Of this period, two books remain extant:
The Colored Girl Beautiful (1916) by E. Azalia Hackley
Hackley, a classical singer who studied voice in Europe, “championed the use of African-American spirituals among her own people as a tool for social change.” According to the manual, The Colored Girl Beautiful was compiled from talks given to girls in colored boarding schools across the United States.
Though Hackley addresses the spiritual side of black women and their role in the uplift of the race, it is most telling that much of her advice focuses on refuting the notion of black women as harlots and jezebels (an image forced on them to excuse the indignities they faced from white men), and how to navigate being an educated, upwardly mobile young woman in a time where her intelligence and breeding was not appreciated.

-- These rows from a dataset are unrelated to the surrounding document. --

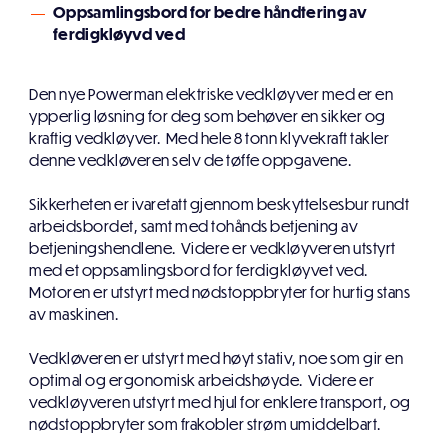
Oppsamlingsbord for bedre håndtering av
ferdigkløyvd ved
Den nye Powerman elektriske vedkløyver med er en
ypperlig løsning for deg som behøver en sikker og
kraftig vedkløyver. Med hele 8 tonn klyvekraft takler
denne vedkløveren selv de tøffe oppgavene.
Sikkerheten er ivaretatt gjennom beskyttelsesbur rundt
arbeidsbordet, samt med tohånds betjening av
betjeningshendlene. Videre er vedkløyveren utstyrt
med et oppsamlingsbord for ferdigkløyvet ved.
Motoren er utstyrt med nødstoppbryter for hurtig stans
av maskinen.
Vedkløveren er utstyrt med høyt stativ, noe som gir en
optimal og ergonomisk arbeidshøyde. Videre er
vedkløyveren utstyrt med hjul for enklere transport, og
nødstoppbryter som frakobler strøm umiddelbart.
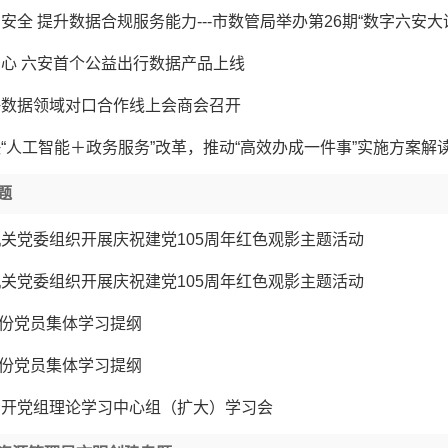
安全 提升数据合规服务能力---市数管局举办第26期“数字六安大
心 六安首个公益出行数据产品上线
海数据领域对口合作线上会商会召开
“人工智能＋政务服务”改革，推动“高效办成一件事”实施方案解
题
关党委组织开展庆祝建党105周年红色观影主题活动
关党委组织开展庆祝建党105周年红色观影主题活动
7月份党员集体学习提纲
6月份党员集体学习提纲
召开党组理论学习中心组（扩大）学习会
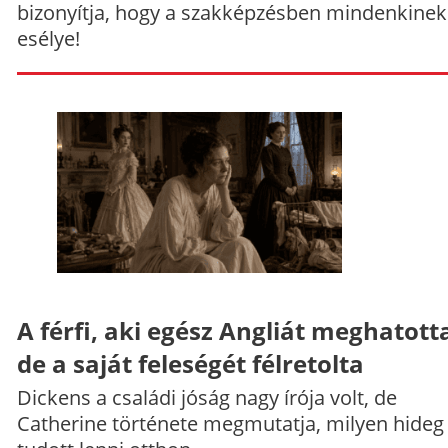
bizonyítja, hogy a szakképzésben mindenkinek
esélye!
A férfi, aki egész Angliát meghatott
de a saját feleségét félretolta
Dickens a családi jóság nagy írója volt, de
Catherine története megmutatja, milyen hideg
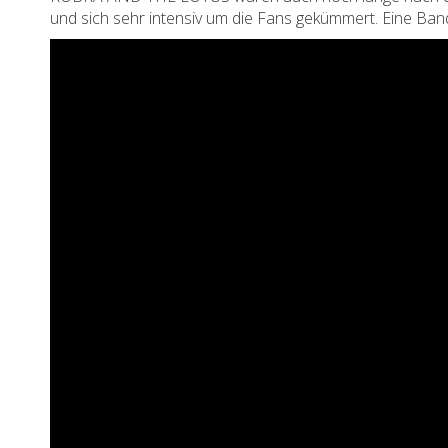
und sich sehr intensiv um die Fans gekümmert. Eine Ban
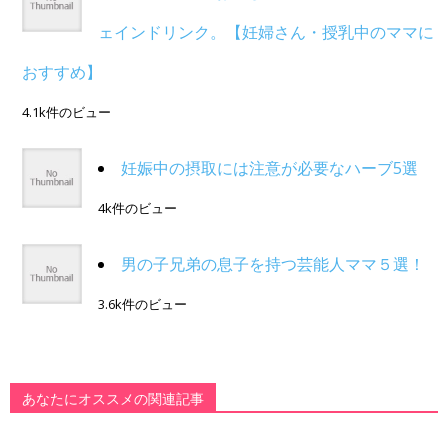
ェインドリンク。【妊婦さん・授乳中のママに
おすすめ】
4.1k件のビュー
妊娠中の摂取には注意が必要なハーブ5選
4k件のビュー
男の子兄弟の息子を持つ芸能人ママ５選！
3.6k件のビュー
あなたにオススメの関連記事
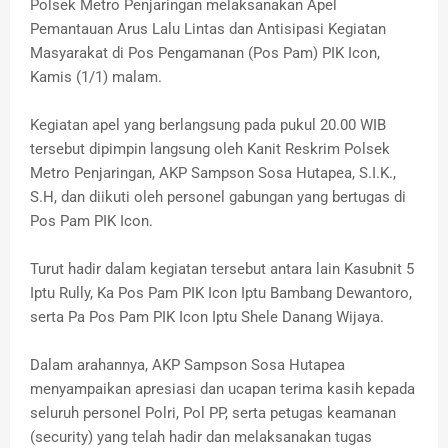
Polsek Metro Penjaringan melaksanakan Apel
Pemantauan Arus Lalu Lintas dan Antisipasi Kegiatan
Masyarakat di Pos Pengamanan (Pos Pam) PIK Icon,
Kamis (1/1) malam.
Kegiatan apel yang berlangsung pada pukul 20.00 WIB
tersebut dipimpin langsung oleh Kanit Reskrim Polsek
Metro Penjaringan, AKP Sampson Sosa Hutapea, S.I.K.,
S.H, dan diikuti oleh personel gabungan yang bertugas di
Pos Pam PIK Icon.
Turut hadir dalam kegiatan tersebut antara lain Kasubnit 5
Iptu Rully, Ka Pos Pam PIK Icon Iptu Bambang Dewantoro,
serta Pa Pos Pam PIK Icon Iptu Shele Danang Wijaya.
Dalam arahannya, AKP Sampson Sosa Hutapea
menyampaikan apresiasi dan ucapan terima kasih kepada
seluruh personel Polri, Pol PP, serta petugas keamanan
(security) yang telah hadir dan melaksanakan tugas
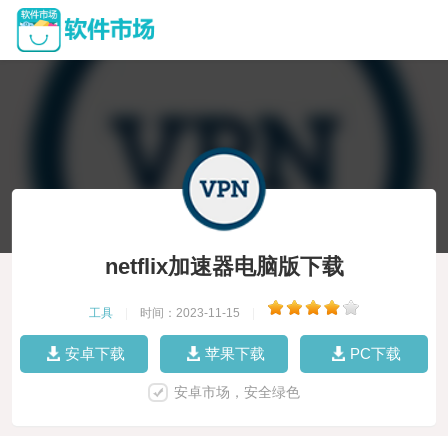
netflix加速器电脑版下载
工具
|
时间：2023-11-15
|
安卓下载
苹果下载
PC下载
安卓市场，安全绿色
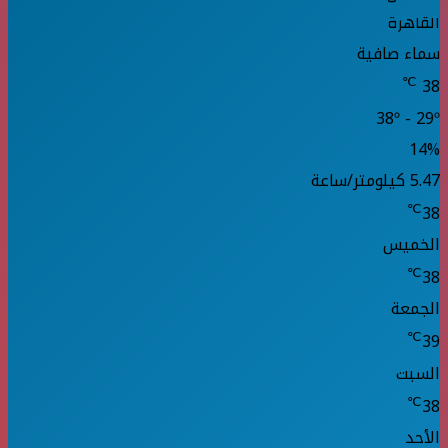
القاهرة
سماء صافية
℃
38
38º - 29º
14%
5.47 كيلومتر/ساعة
℃
38
الخميس
℃
38
الجمعة
℃
39
السبت
℃
38
الأحد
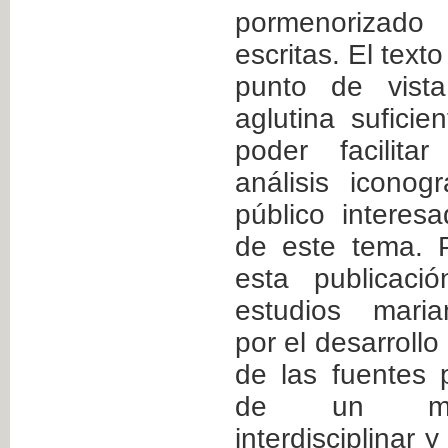
pormenorizad
escritas. El tex
punto de vist
aglutina suficie
poder facilita
análisis iconog
público interes
de este tema. 
esta publicaci
estudios maria
por el desarrollo 
de las fuentes p
de un mar
interdisciplinar 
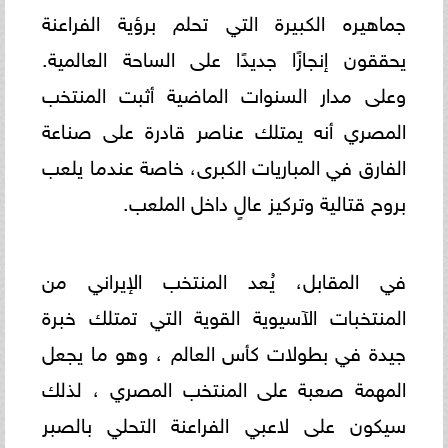
جماهيره الكبيرة التي تحلم برؤية الفراعنة
يحققون إنجازًا جديدًا على الساحة العالمية.
وعلى مدار السنوات الماضية أثبت المنتخب
المصري أنه يمتلك عناصر قادرة على صناعة
الفارق في المباريات الكبرى، خاصة عندما يلعب
بروح قتالية وتركيز عالٍ داخل الملعب.
في المقابل، يُعد المنتخب الإيراني من
المنتخبات الآسيوية القوية التي تمتلك خبرة
جيدة في بطولات كأس العالم ، وهو ما يجعل
المهمة صعبة على المنتخب المصري ، لذلك
سيكون على لاعبي الفراعنة التحلي بالصبر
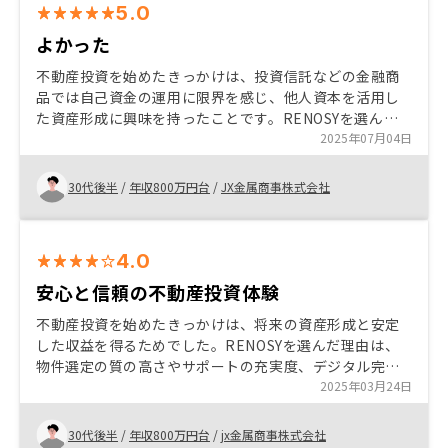
5.0
よかった
不動産投資を始めたきっかけは、投資信託などの金融商
品では自己資金の運用に限界を感じ、他人資本を活用し
た資産形成に興味を持ったことです。RENOSYを選んだ
理由は、担当者の丁寧なリスク説明と管理体制の良さ、
2025年07月04日
そして空室保証などの安心できるプランがあったからで
す。特に、物件選定から購入後の管理まで一括して任せ
30代後半
/
年収800万円台
/
JX金属商事株式会社
られる点は、忙しい方にとって大きな魅力です。これか
ら不動産投資を検討される方には、RENOSYのような信
頼できるパートナーと共に、リスクとリターンをしっか
4.0
りと理解した上で進めることをおすすめします
安心と信頼の不動産投資体験
不動産投資を始めたきっかけは、将来の資産形成と安定
した収益を得るためでした。RENOSYを選んだ理由は、
物件選定の質の高さやサポートの充実度、デジタル完結
型の手続きが魅力的だったからです。初心者でも安心し
2025年03月24日
て始められる点が特におすすめです。かさ 友人紹介の押
し売りが気になる
30代後半
/
年収800万円台
/
jx金属商事株式会社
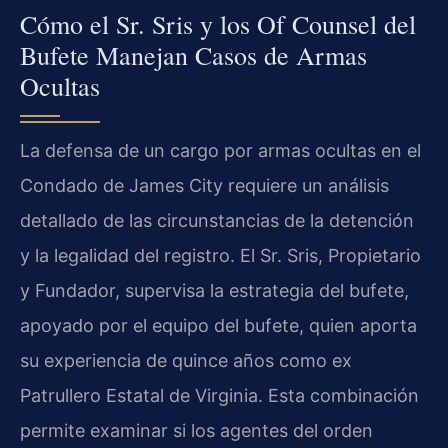
Cómo el Sr. Sris y los Of Counsel del
Bufete Manejan Casos de Armas
Ocultas
La defensa de un cargo por armas ocultas en el
Condado de James City requiere un análisis
detallado de las circunstancias de la detención
y la legalidad del registro. El Sr. Sris, Propietario
y Fundador, supervisa la estrategia del bufete,
apoyado por el equipo del bufete, quien aporta
su experiencia de quince años como ex
Patrullero Estatal de Virginia. Esta combinación
permite examinar si los agentes del orden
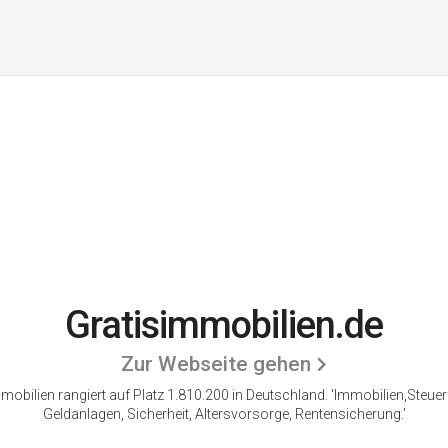
Gratisimmobilien.de
Zur Webseite gehen
mobilien rangiert auf Platz 1.810.200 in Deutschland.
'Immobilien,Steue
Geldanlagen, Sicherheit, Altersvorsorge, Rentensicherung.'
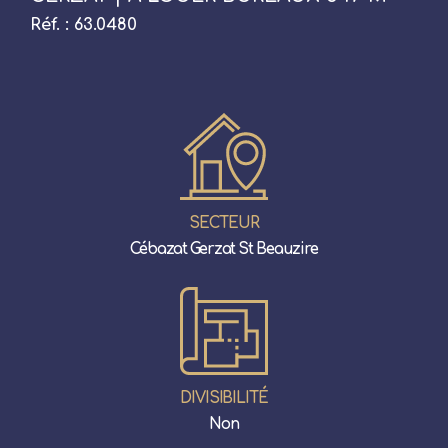
Réf. : 63.0480
SECTEUR
Cébazat Gerzat St Beauzire
DIVISIBILITÉ
Non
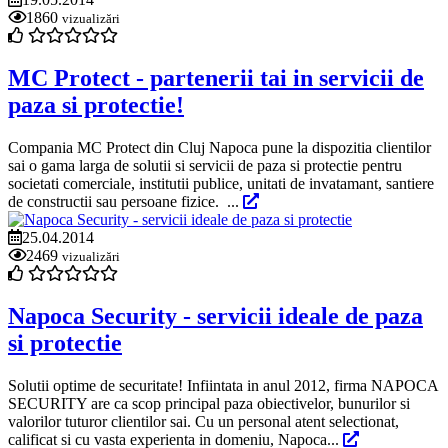
1860
vizualizări
MC Protect - partenerii tai in servicii de
paza si protectie!
Compania MC Protect din Cluj Napoca pune la dispozitia clientilor
sai o gama larga de solutii si servicii de paza si protectie pentru
societati comerciale, institutii publice, unitati de invatamant, santiere
de constructii sau persoane fizice. ...
25.04.2014
2469
vizualizări
Napoca Security - servicii ideale de paza
si protectie
Solutii optime de securitate! Infiintata in anul 2012, firma NAPOCA
SECURITY are ca scop principal paza obiectivelor, bunurilor si
valorilor tuturor clientilor sai. Cu un personal atent selectionat,
calificat si cu vasta experienta in domeniu, Napoca...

To modern eyes, the manual can seem overly conscious of presenting a positive image before whites, but otherwise, regarding gender roles, it is no different than what can be found in etiquette manuals aimed at the general populace.
The National Capitol Code of Etiquette (1920) by Edward S. Green
Less is known of Green, but his etiquette manual includes short stories contrasting mannered and unruly behavior written by Silas X. Floyd, a graduate of Atlanta University and Baptist pastor.
Prior to the Great Migration which drew blacks from the South to northern cities like Chicago or Detroit or New York City, Washington D.C. had long been a mecca for blacks. This book was written at the height of Jim Crow, when blacks of the elite and of the lower classes, were barred from public places of amusement.